Controversia técnica: Honda deja en manos de la FIA el caso Mercedes–Red Bull
En medio de la controversia por la relación de compresión de los motores de Mercedes y Red Bull, Honda aseguró que confía plenamente en la FIA para determinar la legalidad de las soluciones técnicas, mientras avanza en su nuevo proyecto junto a Aston Martin.
Honda confía en la FIA y baja el tono a la polémica por la relación de compresión
La presentación del nuevo motor Honda para la temporada 2026 de Fórmula 1 no solo marcó un paso clave en el regreso pleno del fabricante japonés como motorista oficial, sino que también aportó una voz autorizada en medio de una de las principales controversias técnicas del nuevo reglamento.
Tras Red Bull Powertrains, Honda se convirtió en el segundo de los cinco proveedores de unidades de potencia en mostrar en detalle su desarrollo bajo la nueva normativa, esta vez en asociación con Aston Martin.
Honda confía en la FIA y baja el tono a la polémica por la relación de compresión
Sin embargo, el foco del debate sigue puesto en la presunta solución técnica de Mercedes y Red Bull para superar la relación de compresión máxima de 16:1 permitida por el reglamento.
Honda respalda a la FIA en la controversia técnica
Consultado sobre la legalidad de las soluciones adoptadas por sus rivales, Tetsushi Kakuda, jefe del proyecto de Fórmula 1 de Honda Racing Corporation (HRC), dejó en claro que la marca japonesa confía plenamente en el rol de la FIA como ente regulador.
“En la Fórmula 1, cada equipo interpreta el reglamento a su manera para determinar lo que está permitido y lo que no, y luego es la FIA la que decide si esa interpretación es aceptable”, explicó Kakuda.
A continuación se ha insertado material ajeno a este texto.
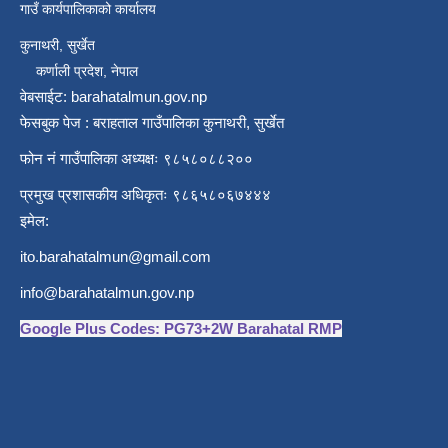
गाउँ कार्यपालिकाको कार्यालय
कुनाथरी, सुर्खेत
कर्णाली प्रदेश, नेपाल
वेबसाईट: barahatalmun.gov.np
फेसबुक पेज : बराहताल गाउँपालिका कुनाथरी, सुर्खेत
फोन नं गाउँपालिका अध्यक्षः ९८५८०८८२००
प्रमुख प्रशासकीय अधिकृतः ९८६५८०६७४४४
इमेल:
ito.barahatalmun@gmail.com
info@barahatalmun.gov.np
Google Plus Codes: PG73+2W Barahatal RMP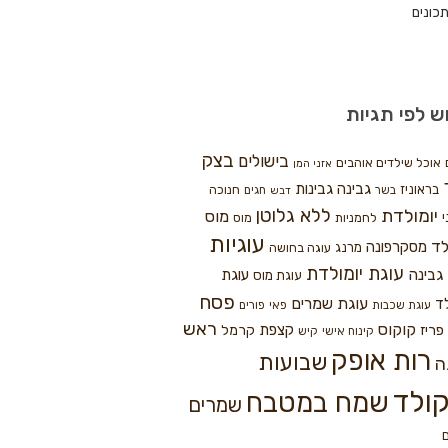
כונים
ש לפי תגיות
בצק
בישולים
אוכל שילדים אוהבים
אזני המן
גבינה
גבינות
בראוניז
חנוכה
בשר
חגים
דבש
ללא גלוטן
יומולדת
מוס
י
לחמניות
מוס
עוגיות
לד
מסקרפונה
מרנג
עוגה בחושה
עוגת יומולדת
גבינה
עוגת
עוגת מוס
פסח
עוגת שמרים
ד
עוגת שכבות
פאי
פורים
ראש
קוקוס
פריז
קצפת
קרמל
קינוח אישי
קיש
רות אופק
שבועות
ה
ולד
שמח במטבח
שמרים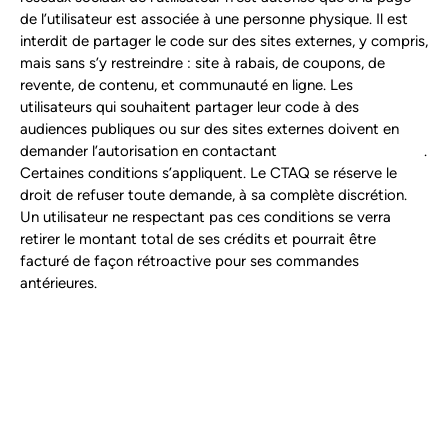
de l’utilisateur est associée à une personne physique. Il est
interdit de partager le code sur des sites externes, y compris,
mais sans s’y restreindre : site à rabais, de coupons, de
revente, de contenu, et communauté en ligne. Les
utilisateurs qui souhaitent partager leur code à des
audiences publiques ou sur des sites externes doivent en
demander l’autorisation en contactant
info@conseiltaq.com
.
Certaines conditions s’appliquent. Le CTAQ se réserve le
droit de refuser toute demande, à sa complète discrétion.
Un utilisateur ne respectant pas ces conditions se verra
retirer le montant total de ses crédits et pourrait être
facturé de façon rétroactive pour ses commandes
antérieures.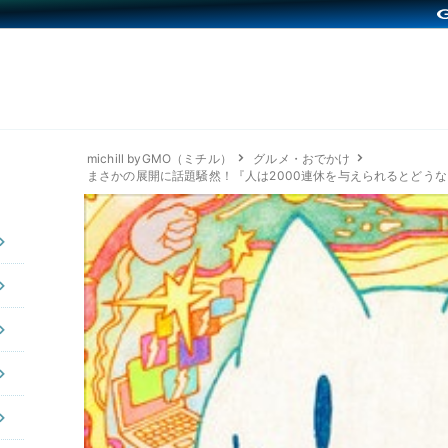
michill byGMO（ミチル）
グルメ・おでかけ
まさかの展開に話題騒然！『人は2000連休を与えられるとどう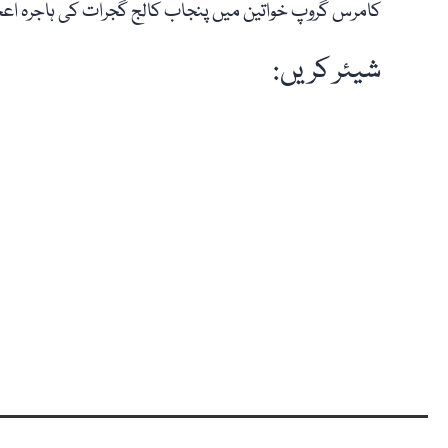
کامرس گروپ خواتین میں پنجاب کالج گجرات کی ہاجرہ اعجاز نے1028 نمبر کے ساتھ تیسری پوزین اپنے ن
شیئر کریں: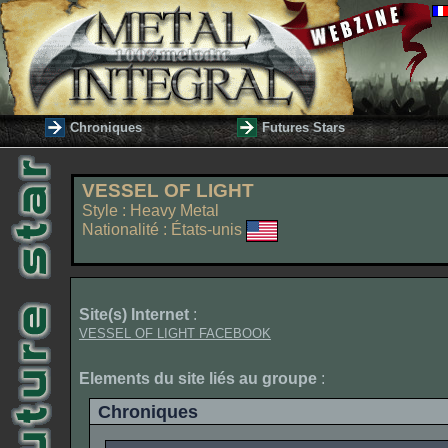
Chroniques
Futures Stars
VESSEL OF LIGHT
Style : Heavy Metal
Nationalité : États-unis
Site(s) Internet
:
VESSEL OF LIGHT FACEBOOK
Elements du site liés au groupe
:
Chroniques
Y agregó: “No sabemos lo que hacen nuestros rivales, así que no puedo comentar nada al respecto, pero eso forma parte de la Fórmula 1”.
Honda confía en la FIA y baja el tono a la polémica por la relación de compresión
Lejos de mostrarse preocupado por una eventual ventaja competitiva, el directivo subrayó que Honda también trabaja en encontrar soluciones propias: “Por nuestra parte, estamos pensando en cómo lograr aunque sea una ligera ventaja sobre los demás fabricantes”.
La preparación de Aston Martin para los test de pretemporada
Mientras la FIA se prepara para reunirse con los fabricantes antes de los ensayos de Barcelona, Aston Martin ya trabaja intensamente en la puesta a punto de su nuevo monoplaza.
Andy Cowell, director del equipo británico, detalló los objetivos de las pruebas de pretemporada, que comenzarán del 26 al 30 de enero en Barcelona, a puertas cerradas.
“Disponemos de nueve días de pruebas antes de Melbourne —tres en Barcelona y seis en Baréin—, y el principal reto será comprender el coche en su conjunto, tanto en fiabilidad como en rendimiento”, señaló Cowell. En las primeras sesiones, el foco estará puesto en la verificación de sistemas y en la recopilación de datos.
Para ello, el equipo instalará sensores adicionales, tanto aerodinámicos como en el grupo motopropulsor, con el objetivo de analizar el comportamiento real del auto. “Hemos realizado muchas pruebas en Sakura y Silverstone, pero nada reemplaza a la pista”, afirmó.
Del análisis técnico a la realidad de la carrera
Superada la etapa inicial de validación, Aston Martin comenzará a trabajar en el rendimiento puro del coche, una fase en la que la retroalimentación de los pilotos será clave. “Existe un plan, pero evoluciona día a día en función de lo que descubrimos”, explicó Cowell.
El británico recordó además que en la Fórmula 1 no existe una especificación definitiva: el desarrollo es constante y abarca desde nuevos alerones hasta mejoras en la gestión de neumáticos, el despliegue de energía o la reducción de la resistencia aerodinámica.
No obstante, Cowell fue claro al marcar un límite a lo que pueden revelar los test. “Durante las pruebas los coches intentan mantenerse alejados para evitar el aire sucio. Pero en Melbourne, cuando se apaguen los semáforos y todos rodemos rueda con rueda, será cuando realmente entendamos cómo se comportan los monoplazas”, concluyó.
En ese escenario, con la temporada a punto de comenzar y la polémica técnica aún latente, Honda y Aston Martin apuestan a la evolución en pista y al criterio de la FIA como árbitro final del nuevo ciclo reglamentario.